After treading water in the morning, European stocks turned up­wards after the US Labour Department reported that initial jobless claims, an indicator of the pace of layoffs, fell to 367,000 last week.

London’s FTSE 100 index of leading shares ended the day up 0.09 per cent to 5,796.07 points.

Meanwhile in Paris the CAC-40 index rose 0.27 per cent to 3,376.66 points and in Frankfurt the DAX 30 gained 0.59 per cent to 6,655.63 points, with both markets near six-month highs.

The euro was steady at $1.3160 compared with $1.3161 late in New York on Wednesday, as banks remained locked in negotiations with crisis-hit Greece over a potential debt write-off deal in Athens.

Wall Street opened higher on the initial jobless claims data that showed a continued trend towards a better US labour market.

“This report won’t have any direct bearing on the non-farm payrolls report tomorrow but it is apt to have some direct bearing on consumer confidence levels,” said Patrick O’Hare at Briefing.com.

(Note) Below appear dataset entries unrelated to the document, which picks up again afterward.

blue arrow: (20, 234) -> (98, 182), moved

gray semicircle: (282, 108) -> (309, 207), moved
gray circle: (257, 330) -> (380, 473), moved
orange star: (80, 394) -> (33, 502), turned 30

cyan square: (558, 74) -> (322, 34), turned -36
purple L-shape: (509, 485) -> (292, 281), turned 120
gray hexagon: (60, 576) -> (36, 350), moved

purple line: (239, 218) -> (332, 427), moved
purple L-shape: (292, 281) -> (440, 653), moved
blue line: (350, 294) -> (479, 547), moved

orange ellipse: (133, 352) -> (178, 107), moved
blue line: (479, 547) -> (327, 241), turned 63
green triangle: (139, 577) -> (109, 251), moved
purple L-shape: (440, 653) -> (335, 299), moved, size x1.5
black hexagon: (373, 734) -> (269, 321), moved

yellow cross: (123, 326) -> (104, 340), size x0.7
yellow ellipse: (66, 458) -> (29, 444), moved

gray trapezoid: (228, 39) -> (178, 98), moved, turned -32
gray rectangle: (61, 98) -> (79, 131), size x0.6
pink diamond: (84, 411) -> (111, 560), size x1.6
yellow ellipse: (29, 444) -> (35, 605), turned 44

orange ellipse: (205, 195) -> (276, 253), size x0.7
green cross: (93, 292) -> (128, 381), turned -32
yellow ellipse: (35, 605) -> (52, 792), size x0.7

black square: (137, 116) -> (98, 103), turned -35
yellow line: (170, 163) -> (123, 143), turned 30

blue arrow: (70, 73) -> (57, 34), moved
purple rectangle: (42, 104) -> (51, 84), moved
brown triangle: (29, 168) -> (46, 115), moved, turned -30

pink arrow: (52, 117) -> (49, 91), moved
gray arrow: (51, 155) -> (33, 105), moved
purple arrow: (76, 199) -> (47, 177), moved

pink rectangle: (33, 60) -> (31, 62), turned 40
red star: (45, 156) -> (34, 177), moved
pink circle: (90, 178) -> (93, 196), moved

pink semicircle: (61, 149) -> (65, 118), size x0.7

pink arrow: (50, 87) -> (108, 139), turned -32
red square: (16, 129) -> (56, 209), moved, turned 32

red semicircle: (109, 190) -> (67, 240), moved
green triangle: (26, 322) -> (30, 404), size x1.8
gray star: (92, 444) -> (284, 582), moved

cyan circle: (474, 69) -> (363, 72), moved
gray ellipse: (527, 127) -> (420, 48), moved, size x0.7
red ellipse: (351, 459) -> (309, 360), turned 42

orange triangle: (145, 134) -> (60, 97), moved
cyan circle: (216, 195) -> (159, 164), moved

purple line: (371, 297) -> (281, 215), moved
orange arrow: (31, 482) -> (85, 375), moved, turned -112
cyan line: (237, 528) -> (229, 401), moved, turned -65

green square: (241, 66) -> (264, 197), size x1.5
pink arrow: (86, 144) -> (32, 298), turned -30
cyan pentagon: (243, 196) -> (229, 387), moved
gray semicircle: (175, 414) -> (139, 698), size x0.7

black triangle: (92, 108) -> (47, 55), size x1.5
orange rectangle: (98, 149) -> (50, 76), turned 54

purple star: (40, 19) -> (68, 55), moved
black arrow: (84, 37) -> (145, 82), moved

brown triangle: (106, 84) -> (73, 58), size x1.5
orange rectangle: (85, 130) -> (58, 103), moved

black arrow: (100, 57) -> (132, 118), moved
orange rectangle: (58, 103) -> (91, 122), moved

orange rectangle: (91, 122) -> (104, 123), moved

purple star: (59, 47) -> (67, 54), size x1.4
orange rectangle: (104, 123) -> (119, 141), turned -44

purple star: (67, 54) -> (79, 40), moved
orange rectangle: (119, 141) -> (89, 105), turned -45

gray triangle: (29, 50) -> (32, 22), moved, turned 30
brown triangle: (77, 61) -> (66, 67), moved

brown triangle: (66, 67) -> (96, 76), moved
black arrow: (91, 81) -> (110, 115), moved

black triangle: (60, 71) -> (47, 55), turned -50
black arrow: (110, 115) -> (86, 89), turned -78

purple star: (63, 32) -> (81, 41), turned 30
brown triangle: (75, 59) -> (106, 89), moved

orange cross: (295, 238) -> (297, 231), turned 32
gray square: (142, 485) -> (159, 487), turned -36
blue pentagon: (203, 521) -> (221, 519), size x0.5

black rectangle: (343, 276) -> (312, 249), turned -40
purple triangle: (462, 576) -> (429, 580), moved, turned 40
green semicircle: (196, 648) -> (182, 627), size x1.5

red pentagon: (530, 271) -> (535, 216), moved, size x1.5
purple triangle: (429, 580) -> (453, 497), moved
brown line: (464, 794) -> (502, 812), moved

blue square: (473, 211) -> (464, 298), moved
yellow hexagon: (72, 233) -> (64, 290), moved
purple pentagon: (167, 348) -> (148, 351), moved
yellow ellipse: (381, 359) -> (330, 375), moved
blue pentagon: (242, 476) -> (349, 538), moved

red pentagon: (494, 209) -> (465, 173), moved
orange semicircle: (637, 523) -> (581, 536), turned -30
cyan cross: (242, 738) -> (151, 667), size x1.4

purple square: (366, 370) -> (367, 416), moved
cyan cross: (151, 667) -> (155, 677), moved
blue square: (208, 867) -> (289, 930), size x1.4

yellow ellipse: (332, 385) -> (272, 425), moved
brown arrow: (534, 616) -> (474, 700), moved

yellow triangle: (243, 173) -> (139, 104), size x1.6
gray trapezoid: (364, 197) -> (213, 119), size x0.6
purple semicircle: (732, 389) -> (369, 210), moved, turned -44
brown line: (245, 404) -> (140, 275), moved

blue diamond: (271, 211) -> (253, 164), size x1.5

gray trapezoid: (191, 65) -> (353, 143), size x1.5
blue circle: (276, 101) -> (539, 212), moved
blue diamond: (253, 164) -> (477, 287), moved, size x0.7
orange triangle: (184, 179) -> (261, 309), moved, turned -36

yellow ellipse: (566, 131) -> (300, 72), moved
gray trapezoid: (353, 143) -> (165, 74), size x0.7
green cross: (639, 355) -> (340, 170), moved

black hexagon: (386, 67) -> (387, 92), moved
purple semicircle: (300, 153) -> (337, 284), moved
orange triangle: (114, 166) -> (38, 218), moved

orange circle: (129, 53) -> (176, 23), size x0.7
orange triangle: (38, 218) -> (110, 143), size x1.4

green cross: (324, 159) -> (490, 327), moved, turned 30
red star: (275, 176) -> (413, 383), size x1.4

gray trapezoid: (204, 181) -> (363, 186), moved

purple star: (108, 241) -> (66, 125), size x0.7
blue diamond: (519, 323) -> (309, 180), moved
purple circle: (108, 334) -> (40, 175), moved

Today the Labour Department reports January labour data, ex­pected to show the unemployment rate remained unchanged at 8.5 per cent amid a fragile recovery.

Approaching midday, the Dow Jones Industrial Average had turned down 0.13 per cent to 12,699.97 points, while the broader S&P 500 added 0.09 per cent to 1,325.22 points and the tech-heavy Nasdaq points gained 0.35 per cent to 2,858.35 points.

Asian equities rose as upbeat manufacturing data from across the globe lifted spirits, while traders were confident Greece would soon reach agreement with creditors.

Swiss-based mining companies Xstrata and Glencore unveiled a blockbuster merger yesterday that would create a commodities giant worth around $106.5 billion, sending their shares soaring. Xstrata surged 9.92 per cent to 1,230.5 pence, while Glencore jumped 6.94 per cent to 461.7 pence.

“Should the all-share merger of equals happen, it results in a game-changer for general commodity companies,” said Atif Latif, director of trading at Guardian Stockbrokers in London.

However other company news weighed on markets.

Energy giant Royal Dutch Shell said its 2011 net profit jumped by 54 per cent to $30.92 billion on the back of higher energy prices.

But the Anglo-Dutch group also revealed that net profits slipped four percent to $6.5 billion in the fourth quarter, due to lower industry refining margins and North American natural gas prices.

In response, Shell’s ‘B’ share price slid 1.63 per cent to 2,288.13 pence.